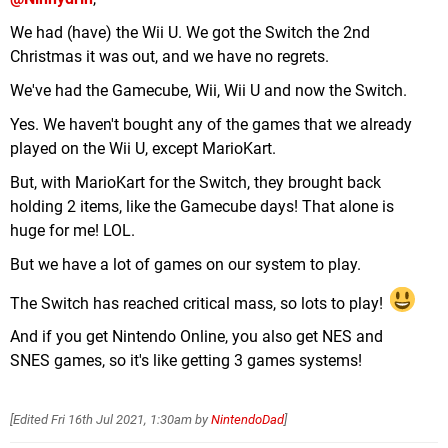
We had (have) the Wii U. We got the Switch the 2nd
Christmas it was out, and we have no regrets.
We've had the Gamecube, Wii, Wii U and now the Switch.
Yes. We haven't bought any of the games that we already
played on the Wii U, except MarioKart.
But, with MarioKart for the Switch, they brought back
holding 2 items, like the Gamecube days! That alone is
huge for me! LOL.
But we have a lot of games on our system to play.
The Switch has reached critical mass, so lots to play!
And if you get Nintendo Online, you also get NES and
SNES games, so it's like getting 3 games systems!
[Edited
Fri 16th Jul 2021, 1:30am
by
NintendoDad
]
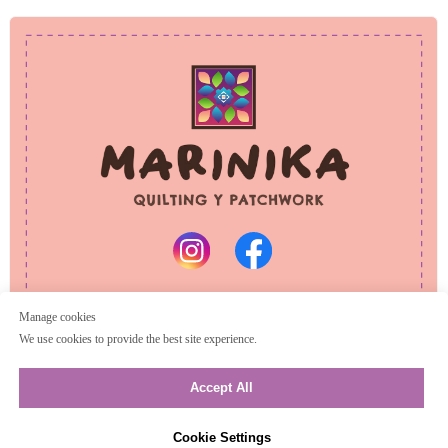
PRIVACY POLICY
REFUND POLICY
© 2025 Marinika
All rights reserved
Manage cookies
We use cookies to provide the best site experience.
Accept All
Cookie Settings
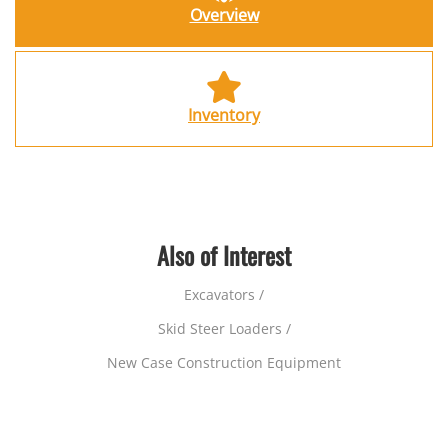
Overview
Inventory
Also of Interest
Excavators /
Skid Steer Loaders /
New Case Construction Equipment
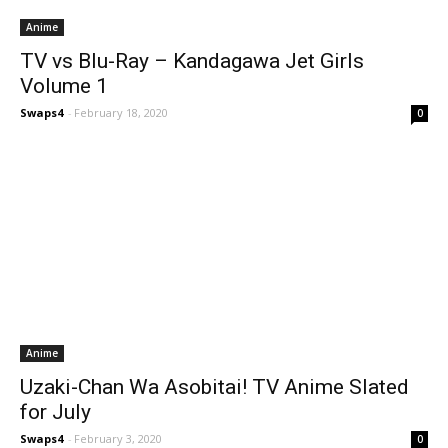
Anime
TV vs Blu-Ray – Kandagawa Jet Girls
Volume 1
Swaps4
-
February 18, 2020
0
Anime
Uzaki-Chan Wa Asobitai! TV Anime Slated
for July
Swaps4
-
February 3, 2020
0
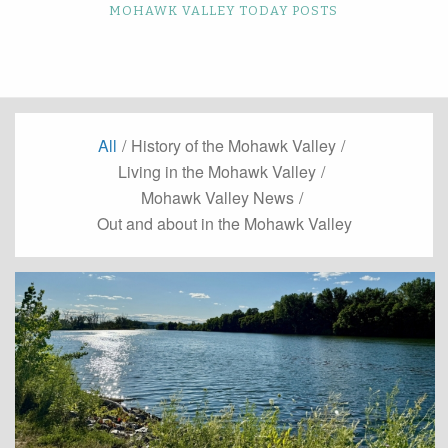
MOHAWK VALLEY TODAY POSTS
All
/
History of the Mohawk Valley
/
Living in the Mohawk Valley
/
Mohawk Valley News
/
Out and about in the Mohawk Valley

*PROBLEM REQUIREMENTS*
Filter the data above down to lines with the word "Gamecube", and copy them.

*RESPONSE BOX*
We've had the Gamecube, Wii, Wii U and now the Switch.
holding 2 items, like the Gamecube days! That alone is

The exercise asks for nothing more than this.